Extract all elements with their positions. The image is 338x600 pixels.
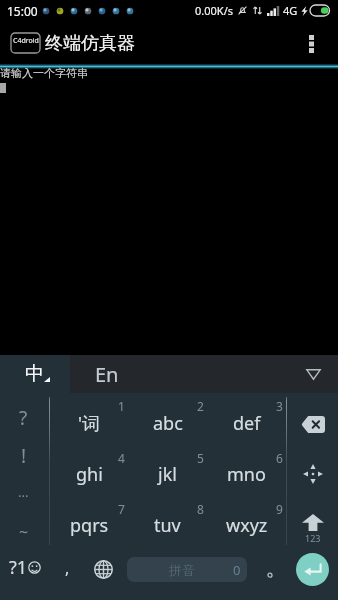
staticText: 0 bbox=[233, 561, 241, 579]
staticText: def bbox=[233, 411, 261, 436]
staticText: C4droid bbox=[13, 36, 39, 46]
staticText: pqrs bbox=[70, 513, 109, 538]
staticText: 2 bbox=[197, 398, 204, 414]
staticText: ghi bbox=[76, 462, 103, 487]
button[interactable]: , bbox=[49, 547, 85, 600]
staticText: 1 bbox=[118, 398, 125, 414]
staticText: 9 bbox=[276, 501, 283, 517]
button[interactable]: Switch input language bbox=[0, 355, 70, 393]
staticText: 7 bbox=[118, 501, 125, 517]
button[interactable]: C4droid bbox=[11, 33, 40, 53]
staticText: 拼音 bbox=[169, 562, 195, 578]
button[interactable]: More options bbox=[299, 22, 323, 66]
button[interactable]: ··· bbox=[0, 469, 49, 508]
staticText: 中 bbox=[25, 362, 44, 386]
button[interactable]: Shift and numbers bbox=[287, 496, 338, 547]
button[interactable]: 8 bbox=[128, 496, 207, 547]
button[interactable]: 拼音 bbox=[127, 557, 247, 582]
button[interactable]: 1 bbox=[50, 393, 128, 445]
staticText: ~ bbox=[19, 521, 29, 543]
staticText: tuv bbox=[154, 513, 181, 538]
staticText: 4G bbox=[283, 3, 298, 18]
staticText: wxyz bbox=[226, 513, 268, 538]
staticText: jkl bbox=[158, 462, 177, 487]
button[interactable]: Move cursor bbox=[287, 445, 338, 496]
button[interactable]: 7 bbox=[50, 496, 128, 547]
staticText: '词 bbox=[78, 411, 101, 436]
staticText: 123 bbox=[305, 532, 321, 544]
button[interactable]: ~ bbox=[0, 508, 49, 547]
staticText: ?1 bbox=[9, 555, 28, 580]
button[interactable]: ? bbox=[0, 393, 49, 431]
staticText: abc bbox=[153, 411, 183, 436]
staticText: 8 bbox=[197, 501, 204, 517]
staticText: , bbox=[65, 557, 70, 579]
staticText: 终端仿真器 bbox=[45, 32, 135, 55]
button[interactable]: Switch language bbox=[85, 547, 123, 600]
staticText: 4 bbox=[118, 450, 125, 466]
button[interactable]: Hide keyboard bbox=[301, 362, 325, 386]
button[interactable]: 5 bbox=[128, 445, 207, 496]
staticText: mno bbox=[227, 462, 266, 487]
button[interactable]: 9 bbox=[207, 496, 286, 547]
button[interactable]: Enter bbox=[284, 547, 338, 600]
staticText: ··· bbox=[18, 487, 29, 505]
staticText: 5 bbox=[197, 450, 204, 466]
staticText: 3 bbox=[276, 398, 283, 414]
button[interactable]: ! bbox=[0, 431, 49, 469]
button[interactable]: 4 bbox=[50, 445, 128, 496]
button[interactable]: ?1 bbox=[0, 547, 49, 600]
button[interactable]: 6 bbox=[207, 445, 286, 496]
staticText: En bbox=[95, 361, 119, 388]
staticText: 15:00 bbox=[7, 3, 38, 19]
staticText: 6 bbox=[276, 450, 283, 466]
staticText: ? bbox=[19, 405, 28, 431]
staticText: 请输入一个字符串 bbox=[0, 66, 88, 80]
button[interactable]: Backspace bbox=[287, 393, 338, 445]
button[interactable]: 3 bbox=[207, 393, 286, 445]
staticText: 0.00K/s bbox=[195, 3, 233, 18]
staticText: ! bbox=[21, 443, 27, 469]
button[interactable] bbox=[256, 547, 284, 600]
button[interactable]: 2 bbox=[128, 393, 207, 445]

___

**Directions for this task:**
Nothing but the pictures should be left out when the records are retyped exactly.

**Answer area:**
Extract all elements with their positions. The image is 338x600 pixels.
staticText: 0 bbox=[233, 561, 241, 579]
staticText: def bbox=[233, 411, 261, 436]
staticText: C4droid bbox=[13, 36, 39, 46]
staticText: pqrs bbox=[70, 513, 109, 538]
staticText: 2 bbox=[197, 398, 204, 414]
staticText: ghi bbox=[76, 462, 103, 487]
button[interactable]: , bbox=[49, 547, 85, 600]
staticText: 1 bbox=[118, 398, 125, 414]
staticText: 9 bbox=[276, 501, 283, 517]
button[interactable]: Switch input language bbox=[0, 355, 70, 393]
staticText: 7 bbox=[118, 501, 125, 517]
button[interactable]: C4droid bbox=[11, 33, 40, 53]
staticText: 拼音 bbox=[169, 562, 195, 578]
button[interactable]: More options bbox=[299, 22, 323, 66]
button[interactable]: ··· bbox=[0, 469, 49, 508]
staticText: 中 bbox=[25, 362, 44, 386]
button[interactable]: Shift and numbers bbox=[287, 496, 338, 547]
button[interactable]: 8 bbox=[128, 496, 207, 547]
button[interactable]: 拼音 bbox=[127, 557, 247, 582]
button[interactable]: 1 bbox=[50, 393, 128, 445]
staticText: ~ bbox=[19, 521, 29, 543]
staticText: tuv bbox=[154, 513, 181, 538]
staticText: 4G bbox=[283, 3, 298, 18]
staticText: wxyz bbox=[226, 513, 268, 538]
staticText: jkl bbox=[158, 462, 177, 487]
button[interactable]: Move cursor bbox=[287, 445, 338, 496]
button[interactable]: 7 bbox=[50, 496, 128, 547]
staticText: '词 bbox=[78, 411, 101, 436]
staticText: 123 bbox=[305, 532, 321, 544]
button[interactable]: ~ bbox=[0, 508, 49, 547]
staticText: ?1 bbox=[9, 555, 28, 580]
button[interactable]: ? bbox=[0, 393, 49, 431]
staticText: abc bbox=[153, 411, 183, 436]
staticText: 8 bbox=[197, 501, 204, 517]
staticText: , bbox=[65, 557, 70, 579]
staticText: 终端仿真器 bbox=[45, 32, 135, 55]
button[interactable]: Switch language bbox=[85, 547, 123, 600]
staticText: 4 bbox=[118, 450, 125, 466]
button[interactable]: Hide keyboard bbox=[301, 362, 325, 386]
button[interactable]: 5 bbox=[128, 445, 207, 496]
staticText: mno bbox=[227, 462, 266, 487]
button[interactable]: 9 bbox=[207, 496, 286, 547]
button[interactable]: Enter bbox=[284, 547, 338, 600]
staticText: ··· bbox=[18, 487, 29, 505]
staticText: 5 bbox=[197, 450, 204, 466]
staticText: 3 bbox=[276, 398, 283, 414]
button[interactable]: ! bbox=[0, 431, 49, 469]
button[interactable]: 4 bbox=[50, 445, 128, 496]
button[interactable]: ?1 bbox=[0, 547, 49, 600]
button[interactable]: 6 bbox=[207, 445, 286, 496]
staticText: En bbox=[95, 361, 119, 388]
staticText: 15:00 bbox=[7, 3, 38, 19]
staticText: 6 bbox=[276, 450, 283, 466]
staticText: ? bbox=[19, 405, 28, 431]
staticText: 请输入一个字符串 bbox=[0, 66, 88, 80]
button[interactable]: Backspace bbox=[287, 393, 338, 445]
button[interactable]: 3 bbox=[207, 393, 286, 445]
staticText: 0.00K/s bbox=[195, 3, 233, 18]
staticText: ! bbox=[21, 443, 27, 469]
button[interactable] bbox=[256, 547, 284, 600]
button[interactable]: 2 bbox=[128, 393, 207, 445]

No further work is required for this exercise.